Он даже не подумал о возможной огласке, но Лиза вместе с его операми сделали все, чтобы смерть Наташи не трепали в средствах массовой информации. Конечно, если бы журналисты захотели раздуть сенсацию, никто не смог бы их остановить, но в последнее время происходит столько нападений на медработников, что решено было не будоражить умы и не вызывать у граждан излишнего сочувствия к людям в белых халатах.
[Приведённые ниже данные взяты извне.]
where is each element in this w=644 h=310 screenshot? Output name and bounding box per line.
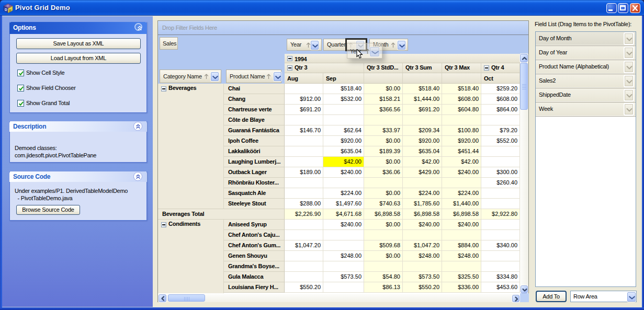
svg-text:D: D	[5, 8, 7, 12]
svg-text:M: M	[7, 4, 9, 7]
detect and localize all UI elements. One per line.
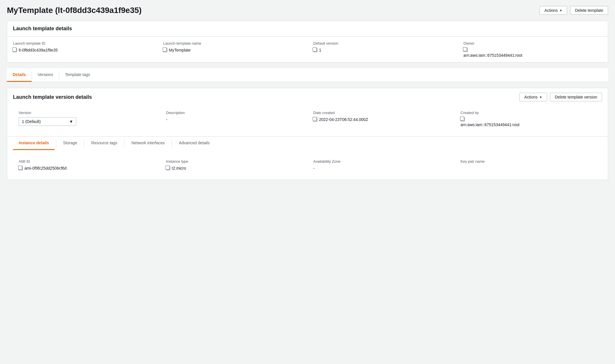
copy-icon[interactable] [13, 48, 17, 52]
description-field: Description - [160, 106, 308, 132]
date-created-label: Date created [313, 111, 449, 115]
inner-tab-separator-2 [84, 139, 84, 147]
inner-tab-instance-details[interactable]: Instance details [13, 136, 55, 150]
default-version-label: Default version [313, 41, 452, 46]
inner-tab-network-interfaces[interactable]: Network interfaces [126, 136, 170, 150]
created-by-field: Created by arn:aws:iam::675153449441:roo… [455, 106, 602, 132]
ami-id-label: AMI ID [19, 159, 155, 164]
date-created-text: 2022-04-23T06:52:44.000Z [319, 117, 368, 122]
chevron-down-icon: ▼ [559, 9, 562, 12]
key-pair-name-field: Key pair name [455, 155, 602, 175]
copy-icon[interactable] [313, 117, 317, 122]
instance-type-text: t2.micro [172, 166, 186, 170]
availability-zone-field: Availability Zone - [308, 155, 455, 175]
version-details-actions: Actions ▼ Delete template version [519, 93, 602, 101]
dropdown-arrow-icon: ▼ [69, 119, 73, 124]
inner-tabs-list: Instance details Storage Resource tags N… [7, 136, 608, 150]
delete-template-version-button[interactable]: Delete template version [550, 93, 602, 101]
owner-text: arn:aws:iam::675153449441:root [464, 53, 523, 58]
description-label: Description [166, 111, 302, 115]
version-field: Version 1 (Default) ▼ [13, 106, 160, 132]
launch-template-id-value: lt-0f8dd3c439a1f9e35 [13, 48, 152, 52]
launch-template-name-label: Launch template name [163, 41, 302, 46]
ami-id-field: AMI ID ami-0f9fc25dd2506cf6d [13, 155, 160, 175]
created-by-label: Created by [461, 111, 597, 115]
copy-icon[interactable] [464, 48, 468, 52]
copy-icon[interactable] [19, 166, 23, 170]
instance-type-value: t2.micro [166, 166, 302, 170]
chevron-down-icon: ▼ [539, 96, 542, 99]
launch-template-details-title: Launch template details [13, 26, 602, 32]
inner-tab-separator-4 [172, 139, 172, 147]
launch-template-details-grid: Launch template ID lt-0f8dd3c439a1f9e35 … [7, 37, 608, 62]
ami-id-text: ami-0f9fc25dd2506cf6d [24, 166, 67, 170]
tab-versions[interactable]: Versions [32, 68, 59, 82]
tab-details[interactable]: Details [7, 68, 32, 82]
inner-tabs: Instance details Storage Resource tags N… [7, 136, 608, 150]
created-by-text: arn:aws:iam::675153449441:root [461, 122, 520, 127]
description-value: - [166, 117, 302, 122]
version-details-card: Launch template version details Actions … [7, 88, 608, 180]
main-tabs: Details Versions Template tags [7, 68, 608, 82]
actions-label: Actions [544, 8, 558, 13]
launch-template-id-field: Launch template ID lt-0f8dd3c439a1f9e35 [7, 37, 157, 62]
inner-tab-advanced-details[interactable]: Advanced details [173, 136, 215, 150]
availability-zone-label: Availability Zone [313, 159, 449, 164]
copy-icon[interactable] [313, 48, 317, 52]
version-select-value: 1 (Default) [22, 119, 41, 124]
launch-template-name-field: Launch template name MyTemplate [157, 37, 308, 62]
default-version-value: 1 [313, 48, 452, 52]
copy-icon[interactable] [163, 48, 167, 52]
launch-template-details-card: Launch template details Launch template … [7, 21, 608, 62]
inner-tab-storage[interactable]: Storage [57, 136, 83, 150]
instance-type-field: Instance type t2.micro [160, 155, 308, 175]
availability-zone-value: - [313, 166, 449, 170]
date-created-value: 2022-04-23T06:52:44.000Z [313, 117, 449, 122]
inner-tab-resource-tags[interactable]: Resource tags [86, 136, 123, 150]
version-select[interactable]: 1 (Default) ▼ [19, 117, 76, 126]
default-version-field: Default version 1 [308, 37, 458, 62]
launch-template-id-label: Launch template ID [13, 41, 152, 46]
actions-button[interactable]: Actions ▼ [540, 6, 567, 15]
launch-template-id-text: lt-0f8dd3c439a1f9e35 [19, 48, 58, 52]
owner-label: Owner [464, 41, 602, 46]
owner-field: Owner arn:aws:iam::675153449441:root [458, 37, 608, 62]
inner-tab-separator-1 [56, 139, 56, 147]
launch-template-name-text: MyTemplate [169, 48, 191, 52]
inner-tab-separator-3 [124, 139, 124, 147]
created-by-value: arn:aws:iam::675153449441:root [461, 117, 597, 127]
instance-details-grid: AMI ID ami-0f9fc25dd2506cf6d Instance ty… [7, 150, 608, 180]
instance-type-label: Instance type [166, 159, 302, 164]
date-created-field: Date created 2022-04-23T06:52:44.000Z [308, 106, 455, 132]
key-pair-name-label: Key pair name [461, 159, 597, 164]
version-actions-button[interactable]: Actions ▼ [519, 93, 547, 101]
copy-icon[interactable] [166, 166, 170, 170]
version-label: Version [19, 111, 155, 115]
version-details-title-row: Launch template version details Actions … [7, 88, 608, 101]
version-actions-label: Actions [524, 95, 538, 99]
description-text: - [166, 117, 168, 122]
copy-icon[interactable] [461, 117, 465, 121]
page-title: MyTemplate (lt-0f8dd3c439a1f9e35) [7, 6, 142, 15]
tab-template-tags[interactable]: Template tags [59, 68, 96, 82]
owner-value: arn:aws:iam::675153449441:root [464, 48, 602, 58]
ami-id-value: ami-0f9fc25dd2506cf6d [19, 166, 155, 170]
delete-template-button[interactable]: Delete template [570, 6, 608, 15]
availability-zone-text: - [313, 166, 315, 170]
page-header: MyTemplate (lt-0f8dd3c439a1f9e35) Action… [7, 6, 608, 15]
header-actions: Actions ▼ Delete template [540, 6, 608, 15]
default-version-text: 1 [319, 48, 321, 52]
version-details-title: Launch template version details [13, 94, 92, 100]
launch-template-details-header: Launch template details [7, 21, 608, 37]
launch-template-name-value: MyTemplate [163, 48, 302, 52]
version-details-grid: Version 1 (Default) ▼ Description - Date… [7, 101, 608, 136]
main-tabs-list: Details Versions Template tags [7, 68, 608, 82]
Мстислав Юрьевич не жаловался на здоровье и знал о состоянии дел в медицине только по рассказам сестры и ее коллег. Как человек неглупый и здравомыслящий, он долго не мог понять сути системы, почему на лечение больного ребенка надо собирать всем миром деньги, при этом любой похмельный урод может в любую секунду вызвать «Скорую помощь» совершенно бесплатно. Не понимал, почему врача можно принуждать к бесплатной работе, потому что он «Гиппократу давал», и принимать от него помощь не как помощь, а как наконец-то возвращенный давний долг, словно ты как раз и являешься реинкарнацией Гиппократа, которому доктор имел несчастье «дать». Как можно в кризисные времена позволять себе такую роскошь, чтобы отправлять на температуру тридцать семь и два целую бригаду специалистов?
Долго это повергало его в недоумение, пока Зиганшин не вычитал где-то изречение Цицерона о том, что свободный человек, находясь в рабстве, мечтает о свободе, а раб мечтает о рабах, и все встало на свои места.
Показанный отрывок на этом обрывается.